Records provided: Begin

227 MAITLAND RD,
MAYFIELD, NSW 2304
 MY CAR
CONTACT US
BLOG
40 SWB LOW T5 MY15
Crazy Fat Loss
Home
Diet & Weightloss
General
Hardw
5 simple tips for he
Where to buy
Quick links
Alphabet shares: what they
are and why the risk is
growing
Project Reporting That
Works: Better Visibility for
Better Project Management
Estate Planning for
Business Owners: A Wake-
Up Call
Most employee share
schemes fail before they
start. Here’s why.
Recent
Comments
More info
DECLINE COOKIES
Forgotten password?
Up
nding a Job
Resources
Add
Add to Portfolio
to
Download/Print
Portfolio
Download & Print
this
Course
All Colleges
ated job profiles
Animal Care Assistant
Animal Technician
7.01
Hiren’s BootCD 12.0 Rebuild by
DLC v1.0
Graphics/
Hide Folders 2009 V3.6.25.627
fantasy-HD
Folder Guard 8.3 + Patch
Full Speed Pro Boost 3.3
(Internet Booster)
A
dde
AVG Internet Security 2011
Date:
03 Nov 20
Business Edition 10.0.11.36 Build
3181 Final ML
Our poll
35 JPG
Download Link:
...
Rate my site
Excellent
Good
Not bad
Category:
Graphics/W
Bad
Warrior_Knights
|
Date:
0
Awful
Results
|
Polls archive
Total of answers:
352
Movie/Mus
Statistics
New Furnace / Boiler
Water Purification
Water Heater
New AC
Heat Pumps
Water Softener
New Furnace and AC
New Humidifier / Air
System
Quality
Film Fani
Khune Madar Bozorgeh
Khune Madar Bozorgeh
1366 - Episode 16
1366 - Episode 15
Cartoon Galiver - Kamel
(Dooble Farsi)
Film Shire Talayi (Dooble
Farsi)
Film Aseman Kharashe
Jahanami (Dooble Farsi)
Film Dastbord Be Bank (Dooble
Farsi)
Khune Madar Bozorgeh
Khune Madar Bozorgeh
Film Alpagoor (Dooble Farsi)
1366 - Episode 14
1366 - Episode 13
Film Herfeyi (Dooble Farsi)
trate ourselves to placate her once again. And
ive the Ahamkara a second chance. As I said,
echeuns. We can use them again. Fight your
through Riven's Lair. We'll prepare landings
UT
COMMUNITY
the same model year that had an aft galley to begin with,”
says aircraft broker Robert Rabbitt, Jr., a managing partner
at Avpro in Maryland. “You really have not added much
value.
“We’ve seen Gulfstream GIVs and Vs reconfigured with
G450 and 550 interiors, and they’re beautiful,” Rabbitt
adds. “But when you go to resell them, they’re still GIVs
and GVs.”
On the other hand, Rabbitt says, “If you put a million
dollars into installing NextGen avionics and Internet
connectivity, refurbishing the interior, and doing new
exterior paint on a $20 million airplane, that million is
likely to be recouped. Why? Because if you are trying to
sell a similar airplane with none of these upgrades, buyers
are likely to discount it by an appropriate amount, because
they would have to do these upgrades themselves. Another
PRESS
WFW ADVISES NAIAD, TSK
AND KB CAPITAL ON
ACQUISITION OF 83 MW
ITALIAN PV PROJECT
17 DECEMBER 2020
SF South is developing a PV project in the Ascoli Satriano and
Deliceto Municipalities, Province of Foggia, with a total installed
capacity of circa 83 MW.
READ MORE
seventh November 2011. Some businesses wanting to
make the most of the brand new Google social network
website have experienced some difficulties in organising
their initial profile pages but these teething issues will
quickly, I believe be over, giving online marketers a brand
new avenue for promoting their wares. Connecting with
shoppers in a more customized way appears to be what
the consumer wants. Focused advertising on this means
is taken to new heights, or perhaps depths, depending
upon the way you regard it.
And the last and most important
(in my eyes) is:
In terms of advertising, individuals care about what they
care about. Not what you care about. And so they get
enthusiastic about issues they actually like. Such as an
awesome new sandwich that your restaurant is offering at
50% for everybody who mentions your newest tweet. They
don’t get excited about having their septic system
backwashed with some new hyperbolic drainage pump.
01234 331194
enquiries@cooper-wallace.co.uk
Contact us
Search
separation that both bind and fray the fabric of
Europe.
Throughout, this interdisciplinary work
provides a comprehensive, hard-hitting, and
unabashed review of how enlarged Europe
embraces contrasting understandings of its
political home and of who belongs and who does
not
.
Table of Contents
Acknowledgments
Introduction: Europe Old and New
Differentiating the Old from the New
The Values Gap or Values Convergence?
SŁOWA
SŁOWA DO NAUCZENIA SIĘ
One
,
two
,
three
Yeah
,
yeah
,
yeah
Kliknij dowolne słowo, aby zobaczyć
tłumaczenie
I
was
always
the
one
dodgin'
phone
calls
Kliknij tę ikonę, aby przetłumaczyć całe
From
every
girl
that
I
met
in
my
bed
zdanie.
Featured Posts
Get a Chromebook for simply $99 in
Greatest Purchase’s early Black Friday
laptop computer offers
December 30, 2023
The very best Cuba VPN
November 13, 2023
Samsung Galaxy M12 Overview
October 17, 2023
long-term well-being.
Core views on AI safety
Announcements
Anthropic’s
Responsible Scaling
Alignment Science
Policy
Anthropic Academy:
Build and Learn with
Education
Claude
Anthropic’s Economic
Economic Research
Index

Records provided: End

__Task prompt__
Check every line of the records above for the string "Europe". Copy those that hold it.

__Response area__
Europe.
unabashed review of how enlarged Europe
Introduction: Europe Old and New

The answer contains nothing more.